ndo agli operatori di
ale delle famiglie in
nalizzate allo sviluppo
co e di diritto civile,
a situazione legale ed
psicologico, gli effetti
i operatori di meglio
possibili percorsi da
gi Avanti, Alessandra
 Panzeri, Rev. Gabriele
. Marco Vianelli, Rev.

######

TASK. Say how many lines in this material hold "operatori", and say nothing else.

TASK ANSWER. 2